* [Work to be completed]: Lines with "données": copy each one from the listing below.

* [Information shown]:
::::::
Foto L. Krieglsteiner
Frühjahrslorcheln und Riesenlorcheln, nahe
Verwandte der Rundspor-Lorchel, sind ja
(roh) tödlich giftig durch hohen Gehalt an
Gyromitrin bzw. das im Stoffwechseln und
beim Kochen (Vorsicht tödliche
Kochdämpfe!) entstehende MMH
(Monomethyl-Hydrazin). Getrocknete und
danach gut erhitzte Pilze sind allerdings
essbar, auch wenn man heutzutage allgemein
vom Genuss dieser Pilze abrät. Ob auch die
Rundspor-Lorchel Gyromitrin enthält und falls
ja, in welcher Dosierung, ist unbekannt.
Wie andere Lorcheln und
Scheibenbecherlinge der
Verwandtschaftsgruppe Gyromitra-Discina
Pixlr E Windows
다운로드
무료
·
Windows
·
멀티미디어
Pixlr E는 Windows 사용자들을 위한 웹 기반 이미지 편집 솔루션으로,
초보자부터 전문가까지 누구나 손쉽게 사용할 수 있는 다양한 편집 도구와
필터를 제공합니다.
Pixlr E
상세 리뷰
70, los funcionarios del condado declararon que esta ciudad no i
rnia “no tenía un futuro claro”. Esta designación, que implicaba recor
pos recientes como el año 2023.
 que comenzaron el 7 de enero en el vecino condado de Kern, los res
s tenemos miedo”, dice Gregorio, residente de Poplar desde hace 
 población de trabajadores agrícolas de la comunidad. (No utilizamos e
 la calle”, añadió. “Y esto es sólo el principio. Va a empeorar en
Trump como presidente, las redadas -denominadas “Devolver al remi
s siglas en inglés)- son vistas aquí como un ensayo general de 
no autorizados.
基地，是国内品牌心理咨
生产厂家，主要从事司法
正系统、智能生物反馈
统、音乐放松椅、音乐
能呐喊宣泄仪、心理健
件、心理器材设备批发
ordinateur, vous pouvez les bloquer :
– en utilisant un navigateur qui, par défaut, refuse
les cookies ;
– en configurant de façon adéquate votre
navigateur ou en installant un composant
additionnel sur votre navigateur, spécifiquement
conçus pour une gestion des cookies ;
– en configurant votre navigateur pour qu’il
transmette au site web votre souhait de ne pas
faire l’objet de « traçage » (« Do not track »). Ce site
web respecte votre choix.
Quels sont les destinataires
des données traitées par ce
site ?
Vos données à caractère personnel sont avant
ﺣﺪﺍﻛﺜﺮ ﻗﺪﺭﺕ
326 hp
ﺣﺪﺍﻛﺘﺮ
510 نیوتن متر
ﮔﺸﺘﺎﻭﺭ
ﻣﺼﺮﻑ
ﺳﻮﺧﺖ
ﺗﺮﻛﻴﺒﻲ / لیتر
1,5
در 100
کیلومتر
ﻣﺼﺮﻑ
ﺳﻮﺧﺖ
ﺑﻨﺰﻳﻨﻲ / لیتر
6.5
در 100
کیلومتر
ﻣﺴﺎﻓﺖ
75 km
::::::
* [Result]:
des données traitées par ce
Vos données à caractère personnel sont avant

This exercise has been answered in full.